Tuesday, September 1, 2020

The Errors Of Mere Christianity (Part 1)

One of the most prominent Christian apologists of the 1900s was C.S. Lewis, author of Mere Christianity and The Chronicles of Narnia.  The latter is an allegorical retelling of broad Biblical history, even if it is only selectively accurate, while the former is a collection of radio transcripts on various issues related to general philosophy and Christian theology in particular.  Mere Christianity is undeserving of praise due to its many fallacies and assumptions, however, and its errors are evident very early in the work.  Within the first five pages, Lewis has already made epistemologically false claims about the nature of science and morality.

One of the first pages states the following:


"Nowadays, when we talk of the 'laws of nature' we usually mean things like gravitation, or hereditary, or the laws of chemistry.  But when the older thinkers called the Law of Right and Wrong 'the Law of Nature', they really meant the Law of Human Nature.  The idea was that, just as all bodies are governed by the law of gravitation, and organisms by biological laws, so the creature called man also had his law. . ." (4)


Laws of nature like those reflected in gravity, electrical phenonema, and entropy are not known to govern all of matter by beings with my epistemological limitations: perceiving a small area of a seemingly vast external world, being trapped in the present moment, and the confinement of human consciousness to the body all prevent humans from truly knowing if scientific laws transcend time and the geography of the cosmos.  Unsurprisingly, Lewis, far from a rationalist, treats inferences based on inherently limited experiences as justification for belief in scientific uniformitarianism.

However, this is a trivial error compared to what follows.  Belief in scientific uniformitarianism might be asinine on the part of beings with sensory limitations, but this is not necessarily connected to errors when it comes to core metaphysics and ethics.  Believing that conscience reveals moral obligations leads to disastrous outcomes for everyone who acts in accordance with their beliefs.  More importantly, popular ideas about moral epistemology and conscience are objectively false.  Moral feelings (conscience) have no epistemological or metaphysical connection to morality itself.
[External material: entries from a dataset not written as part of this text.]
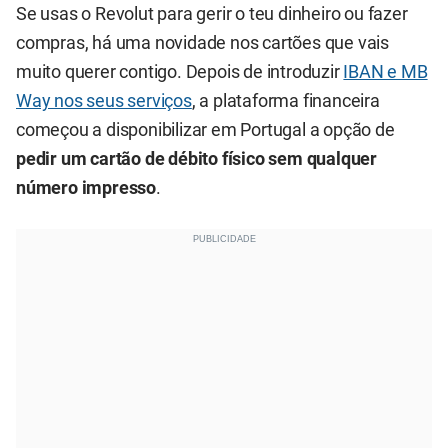
Se usas o Revolut para gerir o teu dinheiro ou fazer
compras, há uma novidade nos cartões que vais
muito querer contigo. Depois de introduzir
IBAN e MB
Way nos seus serviços
, a plataforma financeira
começou a disponibilizar em Portugal a opção de
pedir um cartão de débito físico sem qualquer
número impresso
.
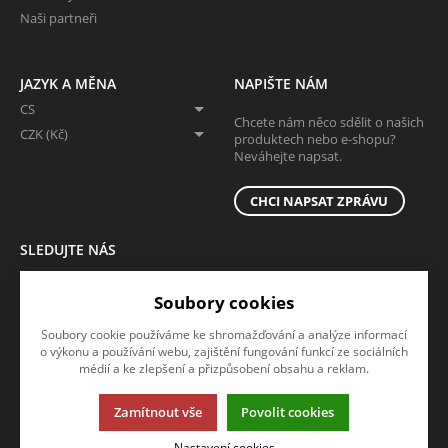
Naši partneři
JAZYK A MĚNA
NAPIŠTE NÁM
CS
Chcete nám něco sdělit o našich
CZK (Kč)
produktech nebo e-shopu?
Neváhejte napsat.
CHCI NAPSAT ZPRÁVU
SLEDUJTE NÁS
Sledujte nás na všech sociálních sítích, ať Vám nic neunikne!
Soubory cookies
Soubory cookie používáme ke shromažďování a analýze informací
o výkonu a používání webu, zajištění fungování funkcí ze sociálních
médií a ke zlepšení a přizpůsobení obsahu a reklam.
Zamítnout vše
Povolit cookies
Tato stránka používá soubory cookies. Klikněte pro více informací.
Nastavení cookies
Lewis claims that the differences in the moral ideas of various cultures are ultimately trivial at best.  In doing so, he betrays his sheer ignorance of sound moral epistemology.  C.S. Lewis was too unintelligent to see that a society that crucifies people after inflicting a host of tortures on them is irreconcilably different than one that imprisons people, even if both do so out of a desire for "justice" (and both are wrong by Biblical standards), and that a society that enforces strict monogamy and a society that encourages polyamory are irreconcilably different, even if both are concerned with commitment to sexual partners.

It is actually the similarities between the values of different cultures, contrary to what Lewis says in the first chapter of Mere Christianity, that are superficial at most and extraordinarily opposed to each other at worst.  Many cultures might claim as a whole that they care about justice, but their differing legal punishments cannot all be morally valid at once.  No one is rational or morally upright simply for having a conscience or vaguely adhering to some arbitrary concept of justice!  To be just means far more than having allegiance to some assumed idea of what just actions are.


Mere Christianity.  Lewis, C.S.  New York: HarperCollins, 1980.  Print.